A correlação entre os rendimentos médios dos títulos soberanos em dólares de mercados emergentes e os títulos do governo dos EUA caiu para cerca de 0,3, o nível mais baixo desde agosto de 2022, de acordo com dados móveis de 120 dias baseados nos índices da Bloomberg.
Para alguns investidores, isso é uma evidência de que os mercados emergentes estão se desvinculando, pelo menos por enquanto, dos mercados americanos, à medida que cresce o ímpeto para uma mudança em relação aos ativos americanos. Essa divergência é incomum porque, no passado, os títulos de mercados emergentes tendiam a se mover em conjunto com os títulos do Tesouro americano e, em 2024, o índice de correlação se aproximava de 0,8. Mas agora, os rendimentos dos mercados emergentes estão caindo de forma generalizada, enquanto o título do Tesouro americano de 10 anos vem subindo gradualmente neste ano.
“Não vejo os rendimentos reais dos títulos do Tesouro americano como uma restrição significativa neste momento”, disse James Athey, gestor de portfólio da Marlborough Investment Management.
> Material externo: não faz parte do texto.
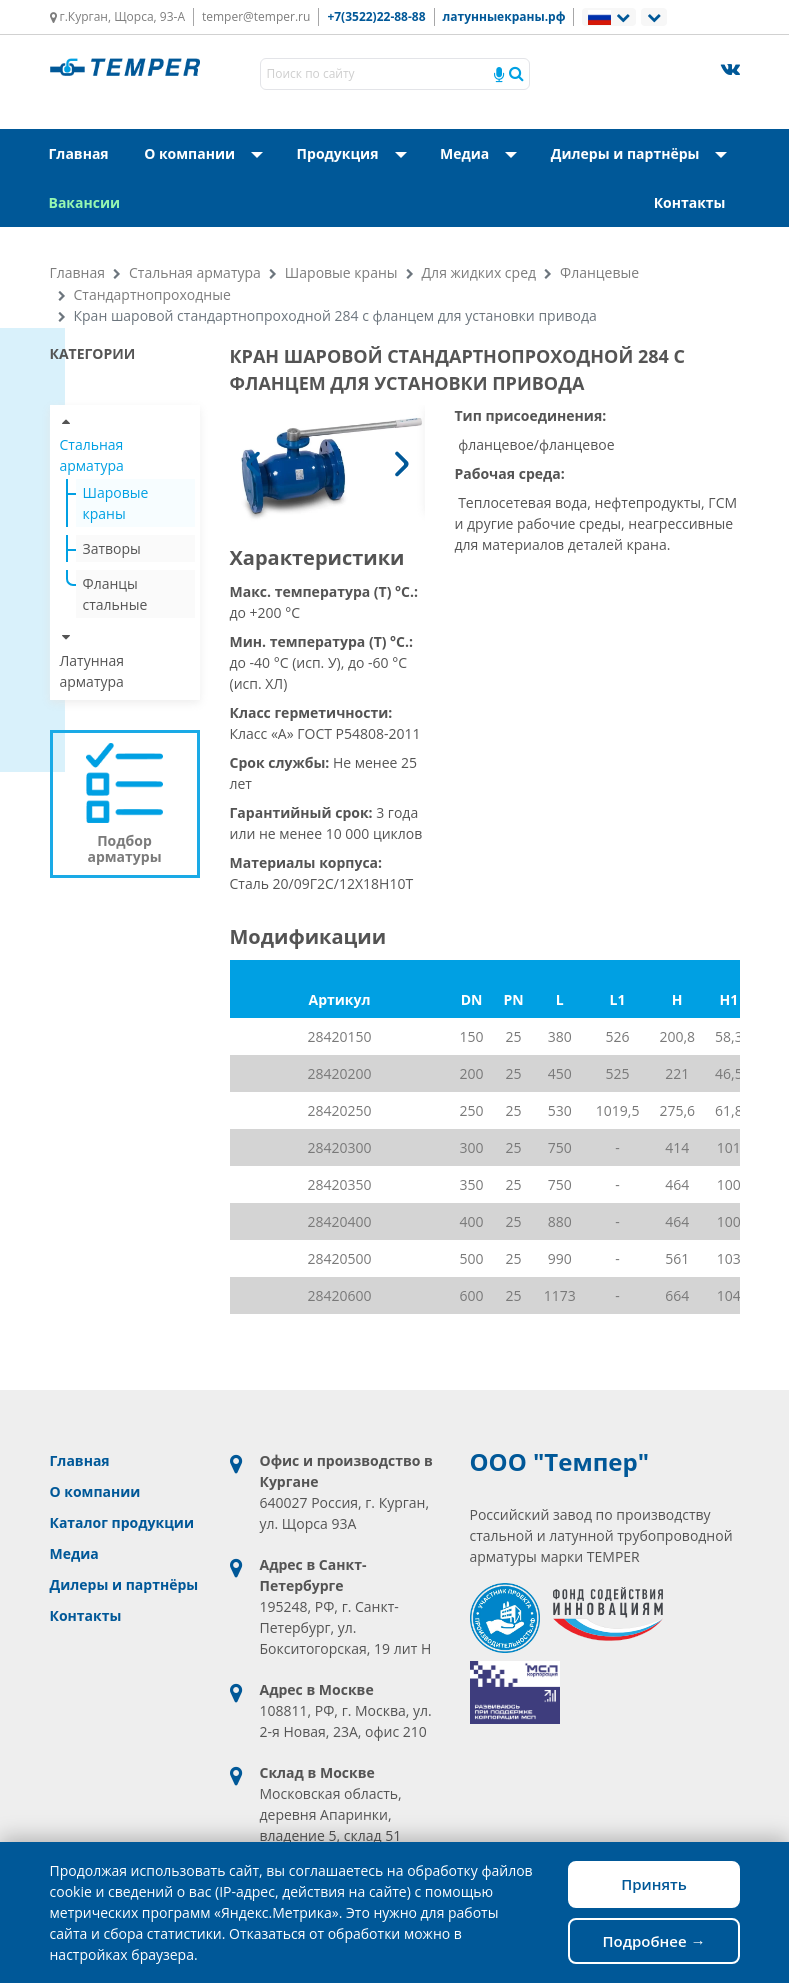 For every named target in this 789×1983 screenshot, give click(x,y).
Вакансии (85, 202)
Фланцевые (599, 272)
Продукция (358, 153)
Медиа (477, 153)
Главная (79, 153)
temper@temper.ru (256, 16)
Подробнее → (653, 1941)
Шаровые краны (341, 272)
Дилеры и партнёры (645, 153)
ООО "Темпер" (560, 1462)
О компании (209, 153)
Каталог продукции (122, 1522)
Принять (654, 1884)
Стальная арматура (195, 272)
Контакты (690, 202)
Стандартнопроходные (152, 294)
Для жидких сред (479, 272) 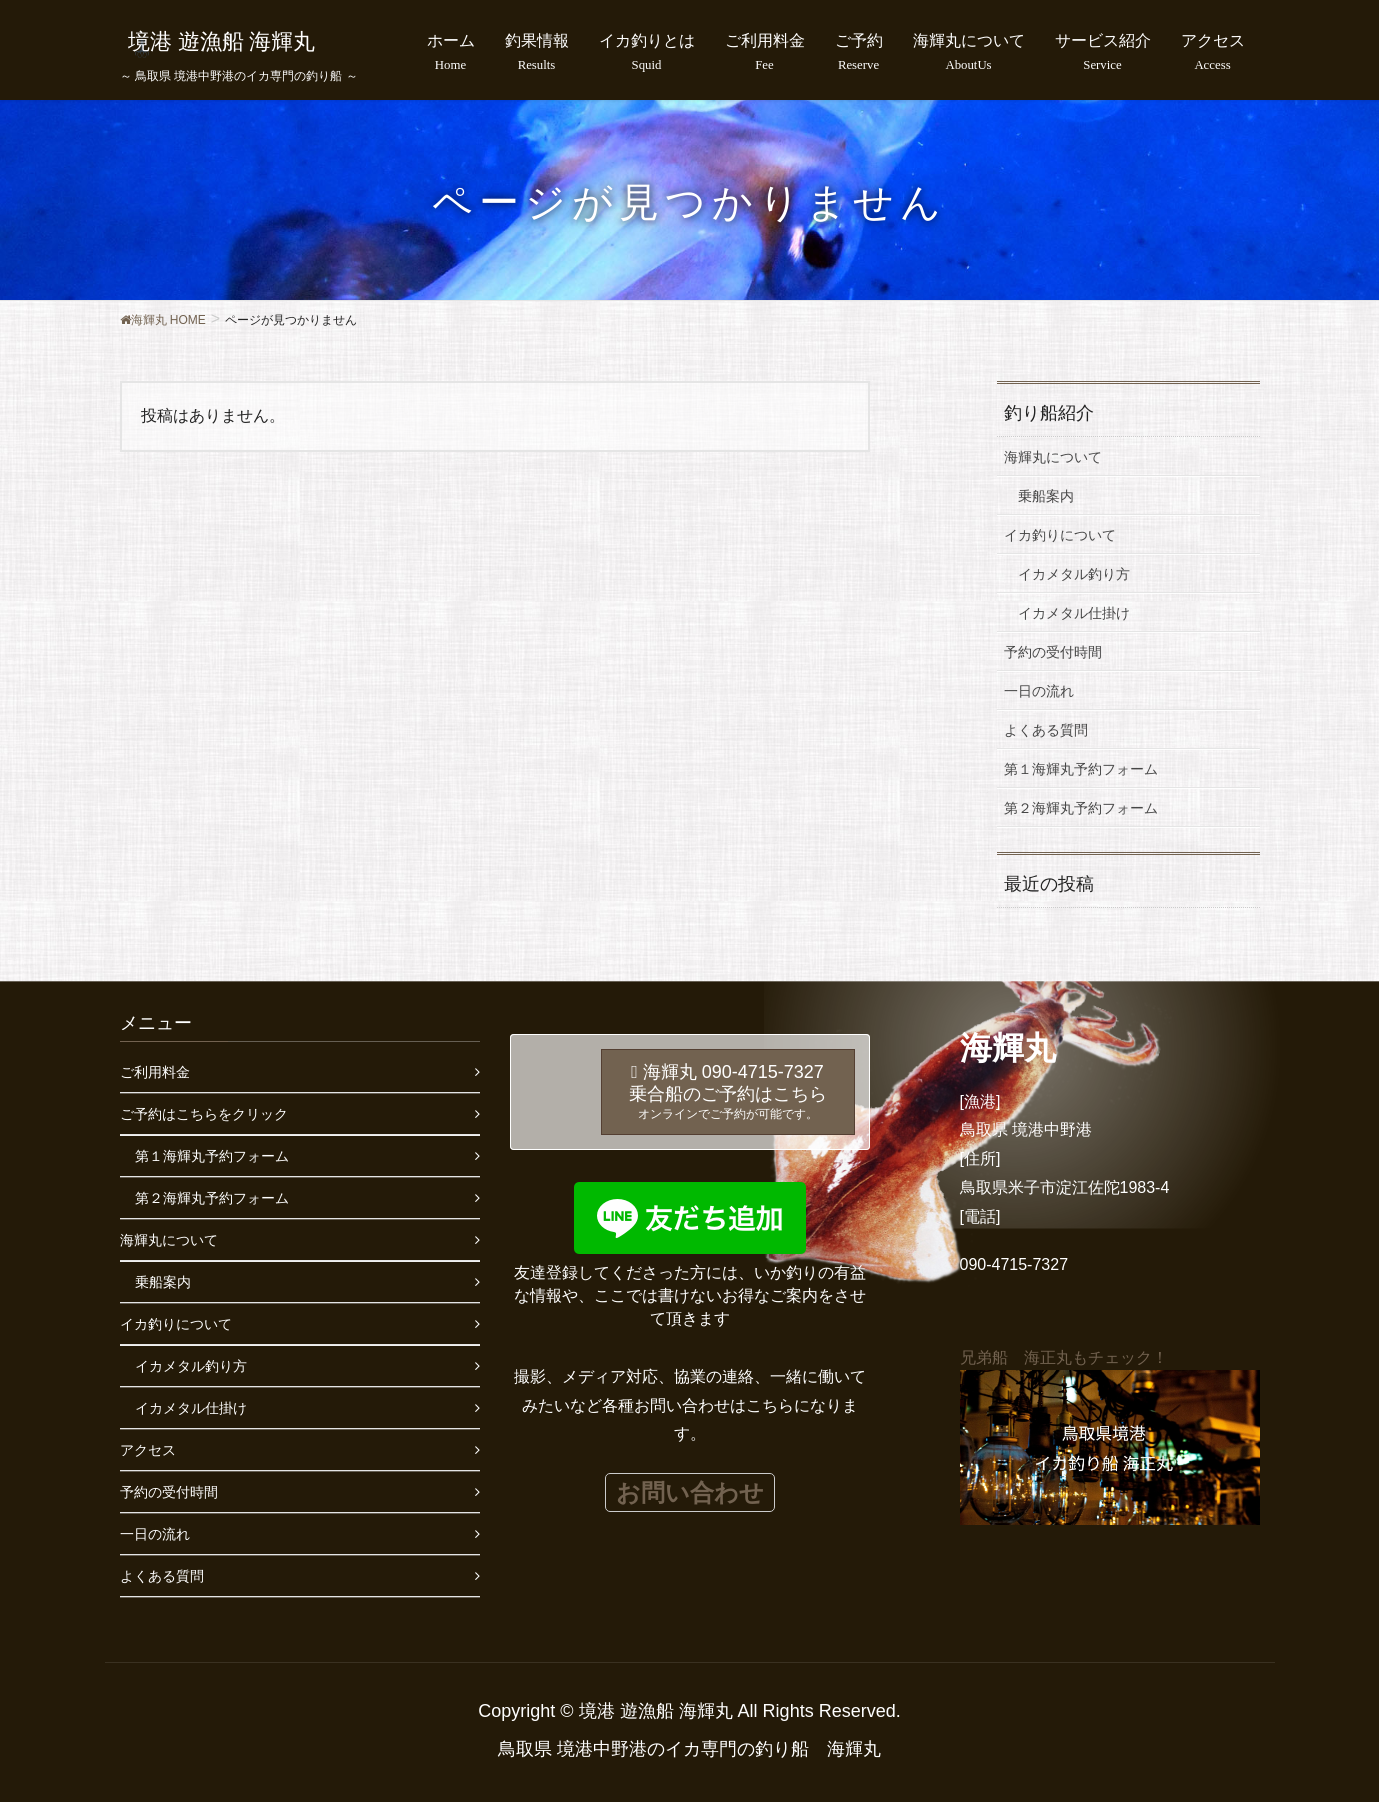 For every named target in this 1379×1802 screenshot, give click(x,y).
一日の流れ (1039, 691)
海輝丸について (1053, 457)
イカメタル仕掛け (1074, 613)
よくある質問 (1046, 730)
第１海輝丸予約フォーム (1081, 769)
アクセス (148, 1450)
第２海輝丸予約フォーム (1081, 808)
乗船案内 (1046, 496)
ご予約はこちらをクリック (204, 1114)
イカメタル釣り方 (1074, 574)
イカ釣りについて (1060, 535)
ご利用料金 (155, 1072)
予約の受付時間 (1053, 652)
Ele afirmou que existe potencial para maior dissociação entre títulos de mercados emergentes e títulos do Tesouro americano, citando o interesse crescente dos investidores em diversificar e proteger seus ativos denominados em dólares.
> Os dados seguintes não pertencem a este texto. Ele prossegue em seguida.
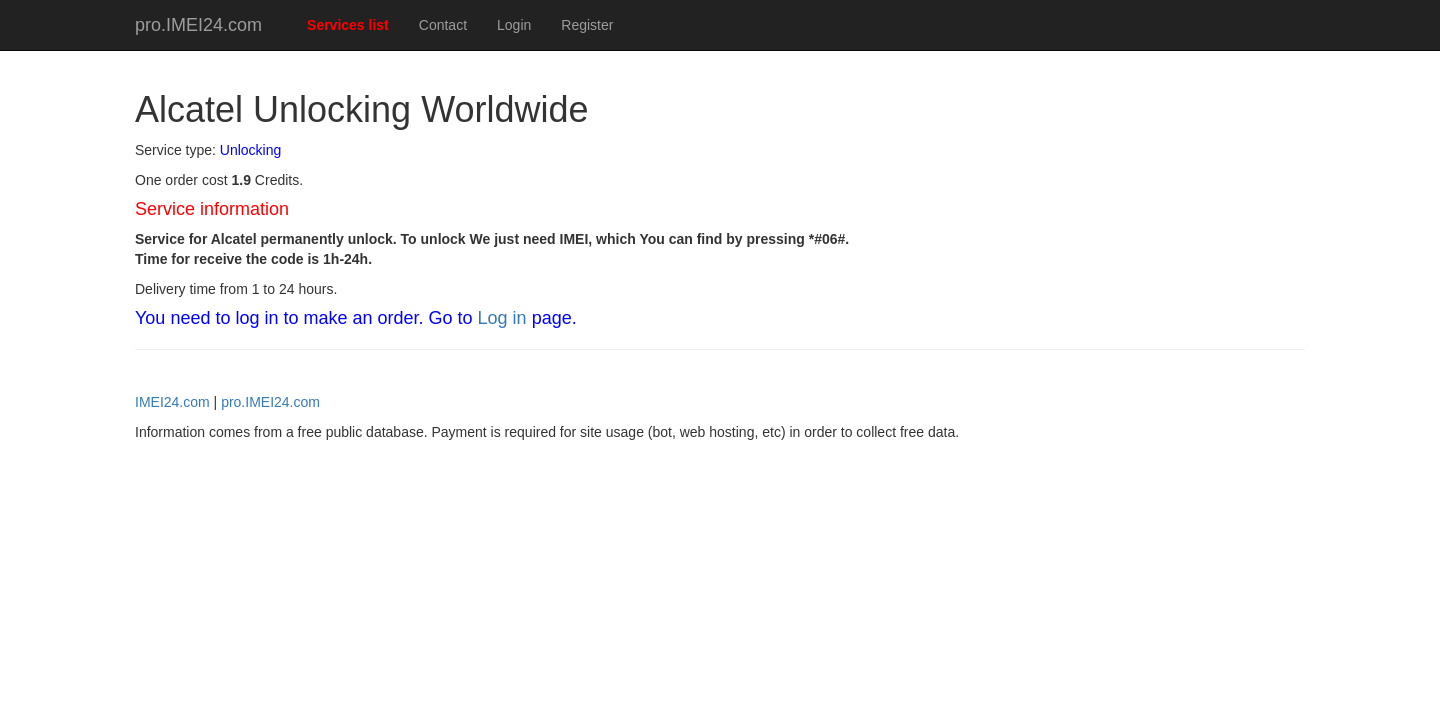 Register (587, 25)
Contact (443, 25)
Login (514, 25)
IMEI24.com (172, 402)
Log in (502, 318)
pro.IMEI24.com (198, 25) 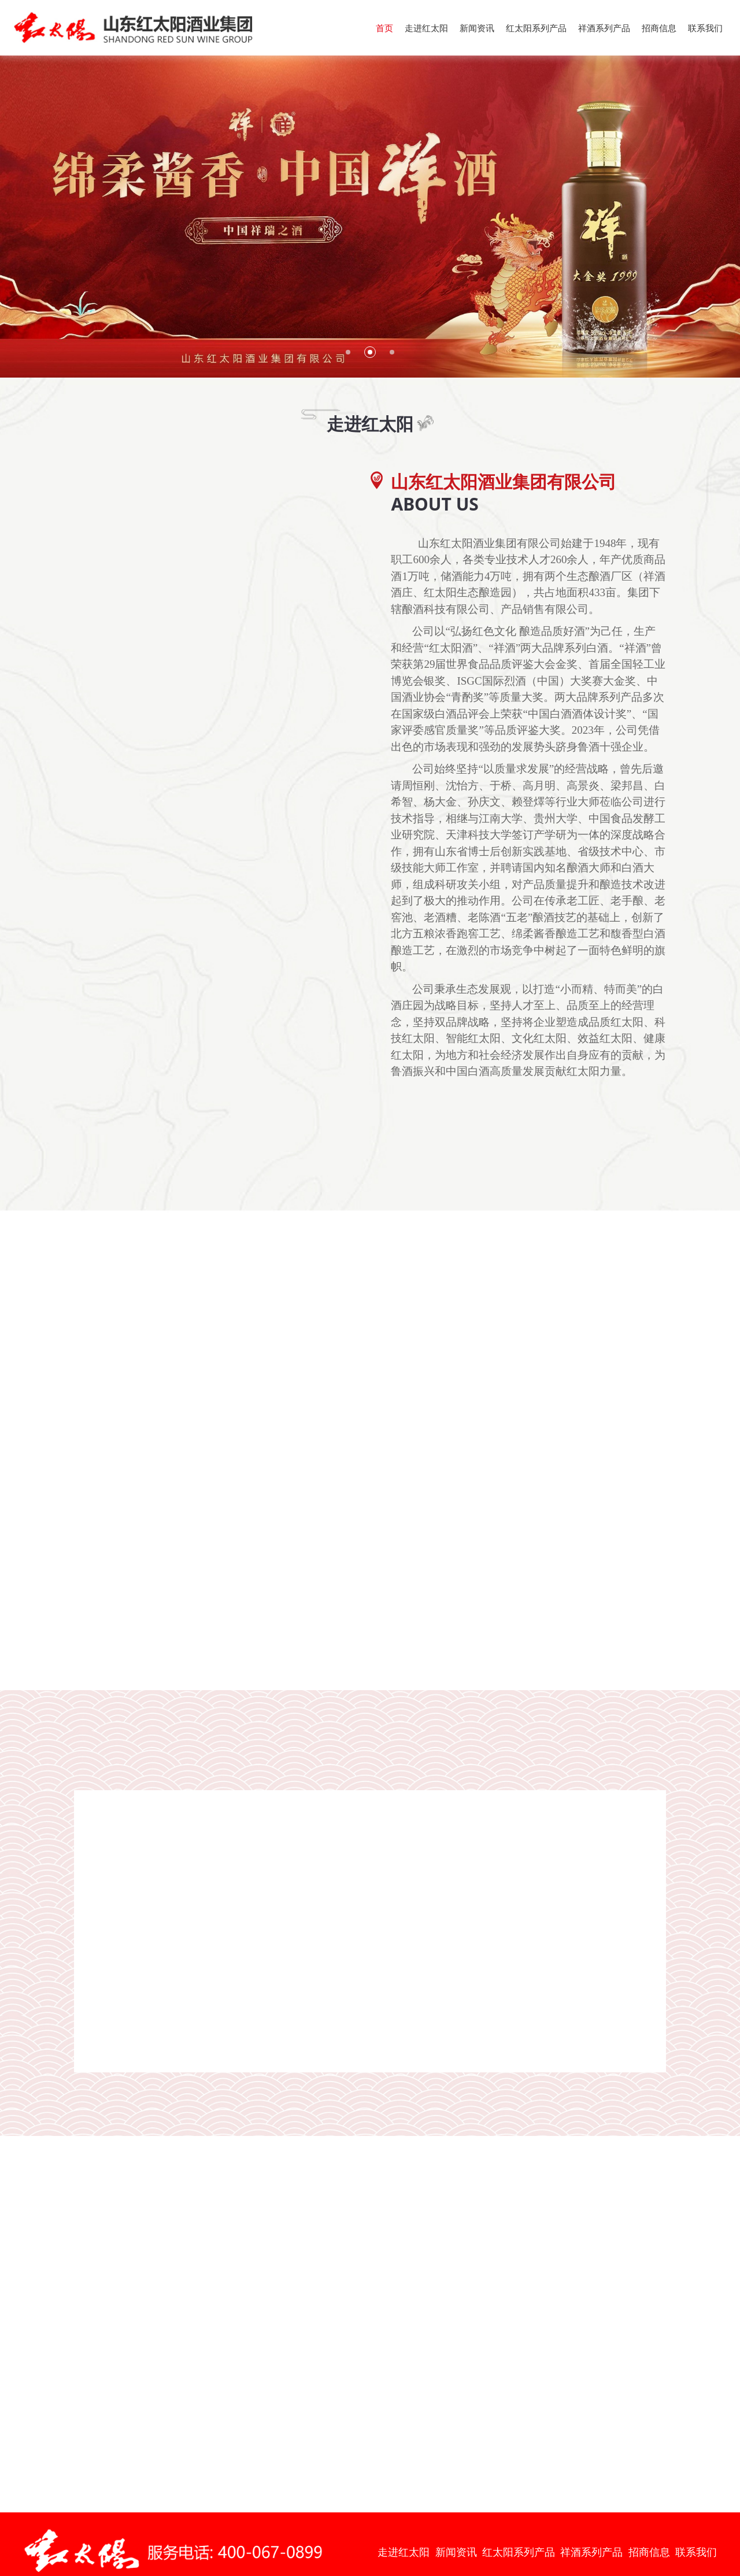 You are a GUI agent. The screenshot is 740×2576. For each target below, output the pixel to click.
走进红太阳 (426, 28)
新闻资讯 (477, 28)
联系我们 (705, 28)
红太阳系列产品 (536, 28)
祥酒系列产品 (604, 28)
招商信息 (659, 28)
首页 (384, 28)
Segundo Athey, os ativos de mercados emergentes conseguem se movimentar independentemente dos títulos do Tesouro americano porque os rendimentos estão subindo em um contexto de forte crescimento econômico. No entanto, ele alertou que a ligação entre os dois não desapareceu completamente.
A queda na correlação ocorreu simultaneamente a uma alta histórica nos preços. O índice da Bloomberg para títulos soberanos em dólares de mercados emergentes está subindo pelo décimo mês consecutivo, a maior sequência de ganhos desde 2010. Os preços estão em um nível recorde, com o índice subindo mais de 50% desde abril de 2025.
Como resultado, os spreads diminuíram. Os investidores agora exigem apenas 243 pontos-base a mais de rendimento em títulos de mercados emergentes, em comparação com os títulos do Tesouro americano — o nível mais baixo desde 2013.